## Prompt
Read the data below line by line and copy each one with "will" in it.

Saved entries:
▼▼▼

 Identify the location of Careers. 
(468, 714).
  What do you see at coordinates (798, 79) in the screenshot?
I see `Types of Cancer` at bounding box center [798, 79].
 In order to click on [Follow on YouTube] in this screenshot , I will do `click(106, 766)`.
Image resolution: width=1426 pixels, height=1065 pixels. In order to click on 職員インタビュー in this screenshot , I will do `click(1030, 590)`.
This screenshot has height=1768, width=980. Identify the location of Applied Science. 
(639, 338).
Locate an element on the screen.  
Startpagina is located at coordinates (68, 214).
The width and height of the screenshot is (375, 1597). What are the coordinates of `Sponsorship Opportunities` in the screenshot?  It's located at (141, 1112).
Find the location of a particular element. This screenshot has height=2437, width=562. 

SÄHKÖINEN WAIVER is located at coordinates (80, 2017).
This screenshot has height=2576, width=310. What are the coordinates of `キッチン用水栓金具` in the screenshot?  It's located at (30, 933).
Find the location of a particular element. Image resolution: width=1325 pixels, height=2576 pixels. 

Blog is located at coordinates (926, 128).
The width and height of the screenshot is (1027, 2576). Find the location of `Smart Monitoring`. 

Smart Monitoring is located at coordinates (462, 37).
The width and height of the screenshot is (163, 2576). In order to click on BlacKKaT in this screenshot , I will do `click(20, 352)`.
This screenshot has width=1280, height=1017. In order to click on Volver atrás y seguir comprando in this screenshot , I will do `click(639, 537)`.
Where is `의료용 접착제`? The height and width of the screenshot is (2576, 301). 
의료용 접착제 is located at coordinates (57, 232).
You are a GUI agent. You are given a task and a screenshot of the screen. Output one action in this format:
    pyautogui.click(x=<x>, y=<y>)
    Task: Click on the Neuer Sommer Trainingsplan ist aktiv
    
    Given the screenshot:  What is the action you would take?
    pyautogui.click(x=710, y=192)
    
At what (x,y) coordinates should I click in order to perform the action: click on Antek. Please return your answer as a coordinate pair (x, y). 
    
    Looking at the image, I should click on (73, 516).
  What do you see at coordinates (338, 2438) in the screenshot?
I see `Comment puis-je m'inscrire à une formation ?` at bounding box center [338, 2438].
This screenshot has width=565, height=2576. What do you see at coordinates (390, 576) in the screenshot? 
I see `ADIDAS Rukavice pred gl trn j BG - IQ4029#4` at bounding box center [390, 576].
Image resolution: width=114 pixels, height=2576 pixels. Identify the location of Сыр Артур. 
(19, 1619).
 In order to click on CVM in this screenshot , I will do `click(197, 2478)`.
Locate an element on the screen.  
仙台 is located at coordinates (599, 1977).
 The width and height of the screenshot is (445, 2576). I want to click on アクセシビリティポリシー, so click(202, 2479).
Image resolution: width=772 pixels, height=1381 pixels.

▲▲▲

## Answer section
 In order to click on [Follow on YouTube] in this screenshot , I will do `click(106, 766)`.
Image resolution: width=1426 pixels, height=1065 pixels. In order to click on 職員インタビュー in this screenshot , I will do `click(1030, 590)`.
The width and height of the screenshot is (163, 2576). In order to click on BlacKKaT in this screenshot , I will do `click(20, 352)`.
This screenshot has width=1280, height=1017. In order to click on Volver atrás y seguir comprando in this screenshot , I will do `click(639, 537)`.
 In order to click on CVM in this screenshot , I will do `click(197, 2478)`.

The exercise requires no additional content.